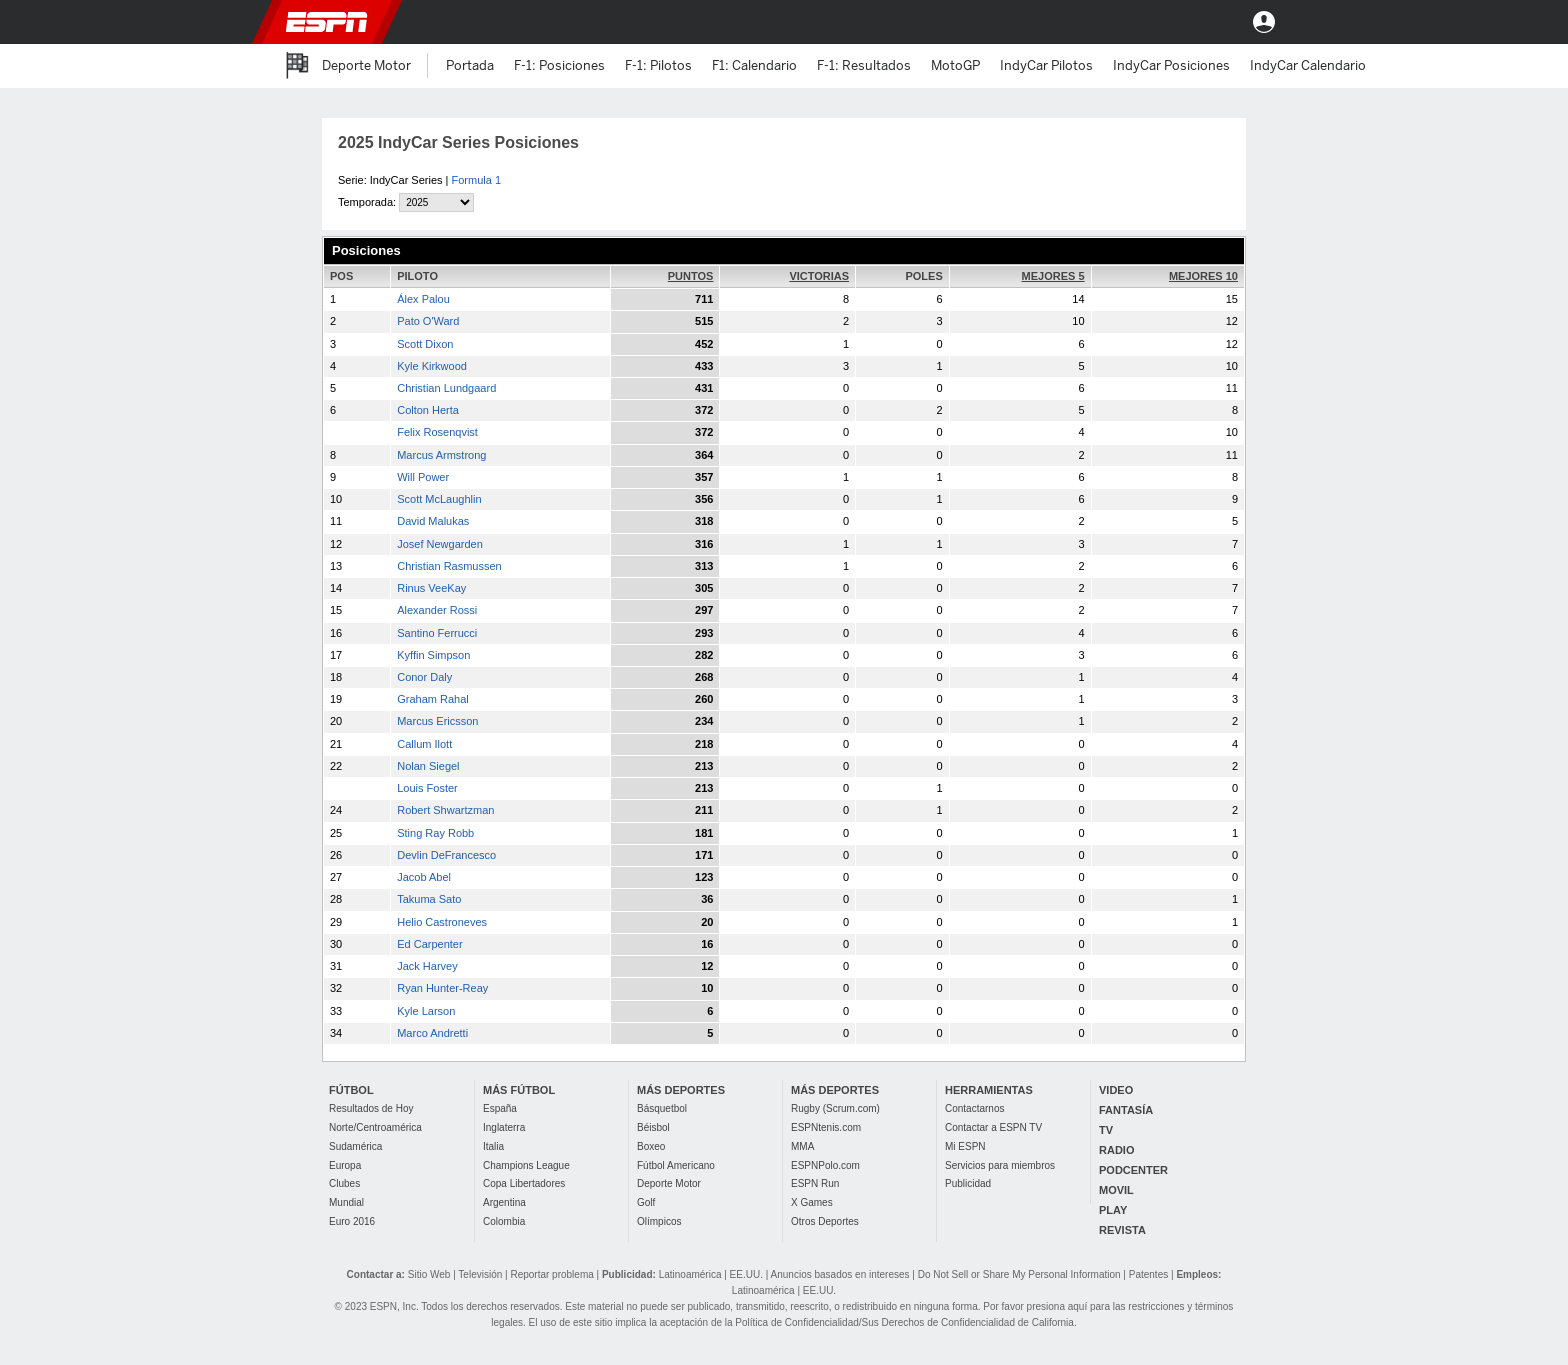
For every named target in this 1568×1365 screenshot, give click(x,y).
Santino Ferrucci (437, 633)
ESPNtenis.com (826, 1127)
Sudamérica (355, 1146)
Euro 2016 (352, 1221)
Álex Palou (423, 299)
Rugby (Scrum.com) (835, 1108)
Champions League (526, 1165)
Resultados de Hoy (371, 1108)
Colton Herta (428, 410)
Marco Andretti (432, 1033)
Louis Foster (427, 788)
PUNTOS (691, 276)
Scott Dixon (425, 344)
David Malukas (433, 521)
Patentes (1148, 1274)
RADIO (1116, 1150)
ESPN (327, 22)
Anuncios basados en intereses (840, 1274)
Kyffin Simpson (433, 655)
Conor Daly (424, 677)
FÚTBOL (351, 1090)
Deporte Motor (669, 1183)
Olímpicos (659, 1221)
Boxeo (651, 1146)
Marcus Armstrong (441, 455)
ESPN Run (815, 1183)
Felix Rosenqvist (437, 432)
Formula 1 (477, 180)
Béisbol (653, 1127)
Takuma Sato (429, 899)
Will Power (423, 477)
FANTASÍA (1126, 1110)
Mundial (346, 1202)
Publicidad (968, 1183)
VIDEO (1116, 1090)
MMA (802, 1146)
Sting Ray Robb (435, 833)
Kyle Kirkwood (432, 366)
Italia (493, 1146)
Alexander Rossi (437, 610)
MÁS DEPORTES (681, 1090)
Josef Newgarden (440, 544)
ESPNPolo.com (825, 1165)
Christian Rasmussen (449, 566)
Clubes (344, 1183)
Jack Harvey (427, 966)
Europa (345, 1165)
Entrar (1264, 22)
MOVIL (1116, 1190)
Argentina (504, 1202)
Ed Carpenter (429, 944)
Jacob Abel (424, 877)
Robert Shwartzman (445, 810)
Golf (646, 1202)
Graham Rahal (433, 699)
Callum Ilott (424, 744)
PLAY (1113, 1210)
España (500, 1108)
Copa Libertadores (524, 1183)
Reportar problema (551, 1274)
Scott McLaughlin (439, 499)
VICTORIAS (819, 276)
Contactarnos (974, 1108)
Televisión (480, 1274)
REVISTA (1122, 1230)
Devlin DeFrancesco (446, 855)
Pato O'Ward (428, 321)
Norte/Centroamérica (375, 1127)
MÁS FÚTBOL (519, 1090)
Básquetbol (662, 1108)
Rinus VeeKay (431, 588)
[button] (1210, 22)
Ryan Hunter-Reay (442, 988)
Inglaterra (504, 1127)
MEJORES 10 (1203, 276)
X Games (812, 1202)
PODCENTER (1133, 1170)
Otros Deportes (825, 1221)
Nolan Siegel (428, 766)
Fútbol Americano (676, 1165)
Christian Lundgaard (446, 388)
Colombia (504, 1221)
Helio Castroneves (442, 922)
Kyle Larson (426, 1011)
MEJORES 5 (1053, 276)
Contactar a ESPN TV (993, 1127)
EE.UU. (746, 1274)
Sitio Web (429, 1274)
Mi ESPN (965, 1146)
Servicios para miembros (1000, 1165)
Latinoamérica (690, 1274)
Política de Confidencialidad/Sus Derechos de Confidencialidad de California (904, 1322)
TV (1106, 1130)
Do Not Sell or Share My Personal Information (1019, 1274)
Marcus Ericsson (437, 721)
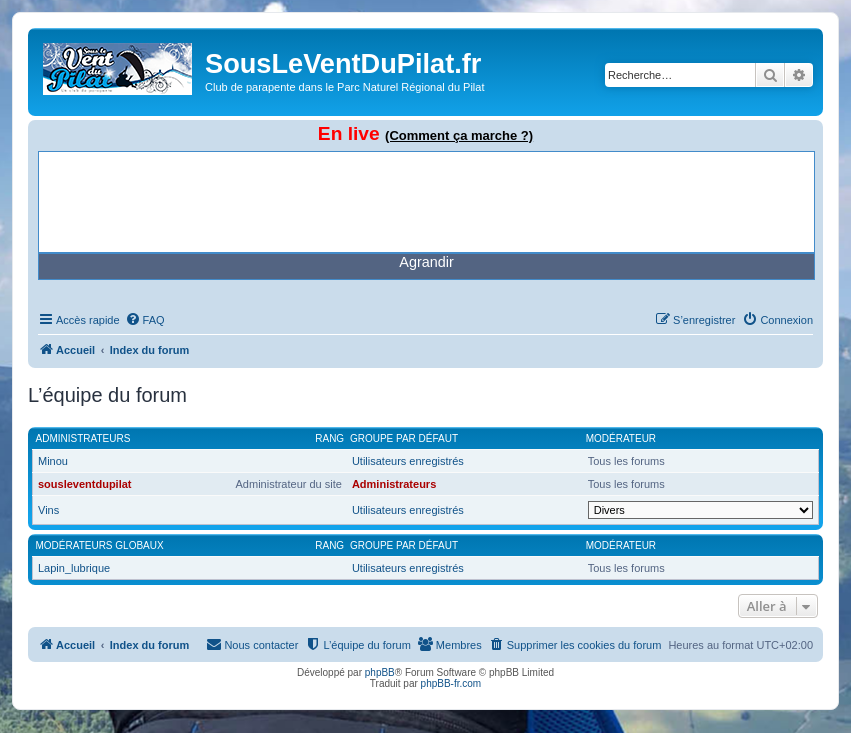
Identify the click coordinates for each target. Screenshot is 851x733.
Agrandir (426, 262)
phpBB (380, 672)
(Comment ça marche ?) (459, 135)
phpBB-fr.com (451, 683)
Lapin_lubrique (74, 568)
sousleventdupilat (85, 484)
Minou (53, 461)
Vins (48, 510)
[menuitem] (145, 320)
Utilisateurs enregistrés (408, 461)
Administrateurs (83, 438)
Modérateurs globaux (100, 545)
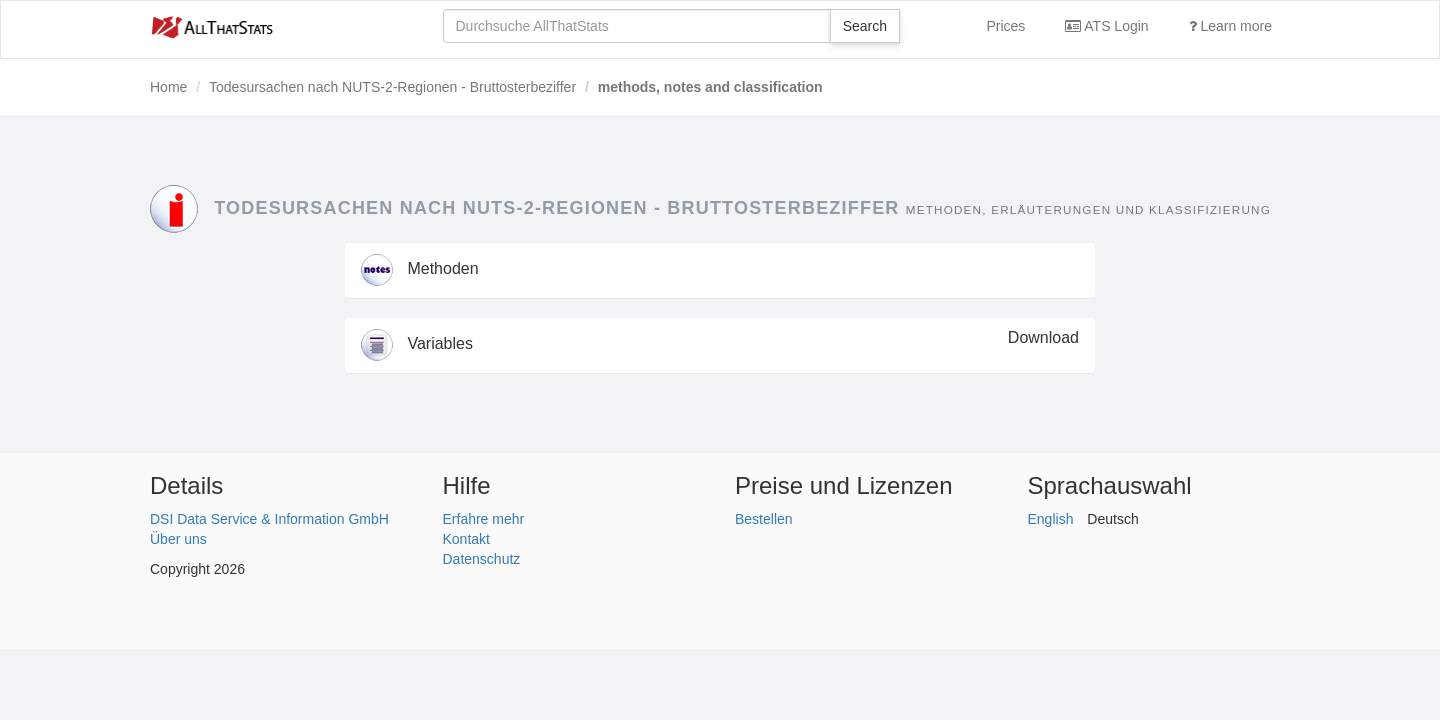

Task statement | Leave out the pictures and repeat the lines from the start of the material through the line with "Nolan Siegel (428, 766)", inclusive.

Result for this exercise |
For every named target in this 1568×1365 screenshot, give click(x,y).
Santino Ferrucci (437, 633)
ESPNtenis.com (826, 1127)
Sudamérica (355, 1146)
Euro 2016 (352, 1221)
Álex Palou (423, 299)
Rugby (Scrum.com) (835, 1108)
Champions League (526, 1165)
Resultados de Hoy (371, 1108)
Colton Herta (428, 410)
Marco Andretti (432, 1033)
Louis Foster (427, 788)
PUNTOS (691, 276)
Scott Dixon (425, 344)
David Malukas (433, 521)
Patentes (1148, 1274)
RADIO (1116, 1150)
ESPN (327, 22)
Anuncios basados en intereses (840, 1274)
Kyffin Simpson (433, 655)
Conor Daly (424, 677)
FÚTBOL (351, 1090)
Deporte Motor (669, 1183)
Olímpicos (659, 1221)
Boxeo (651, 1146)
Marcus Armstrong (441, 455)
ESPN Run (815, 1183)
Felix Rosenqvist (437, 432)
Formula 1 (477, 180)
Béisbol (653, 1127)
Takuma Sato (429, 899)
Will Power (423, 477)
FANTASÍA (1126, 1110)
Mundial (346, 1202)
Publicidad (968, 1183)
VIDEO (1116, 1090)
MMA (802, 1146)
Sting Ray Robb (435, 833)
Kyle Kirkwood (432, 366)
Italia (493, 1146)
Alexander Rossi (437, 610)
MÁS DEPORTES (681, 1090)
Josef Newgarden (440, 544)
ESPNPolo.com (825, 1165)
Christian Rasmussen (449, 566)
Clubes (344, 1183)
Jack Harvey (427, 966)
Europa (345, 1165)
Entrar (1264, 22)
MOVIL (1116, 1190)
Argentina (504, 1202)
Ed Carpenter (429, 944)
Jacob Abel (424, 877)
Robert Shwartzman (445, 810)
Golf (646, 1202)
Graham Rahal (433, 699)
Callum Ilott (424, 744)
PLAY (1113, 1210)
España (500, 1108)
Copa Libertadores (524, 1183)
Reportar problema (551, 1274)
Scott McLaughlin (439, 499)
VICTORIAS (819, 276)
Contactarnos (974, 1108)
Televisión (480, 1274)
REVISTA (1122, 1230)
Devlin DeFrancesco (446, 855)
Pato O'Ward (428, 321)
Norte/Centroamérica (375, 1127)
MÁS FÚTBOL (519, 1090)
Básquetbol (662, 1108)
Rinus VeeKay (431, 588)
[button] (1210, 22)
Ryan Hunter-Reay (442, 988)
Inglaterra (504, 1127)
MEJORES 10 (1203, 276)
X Games (812, 1202)
PODCENTER (1133, 1170)
Otros Deportes (825, 1221)
Nolan Siegel (428, 766)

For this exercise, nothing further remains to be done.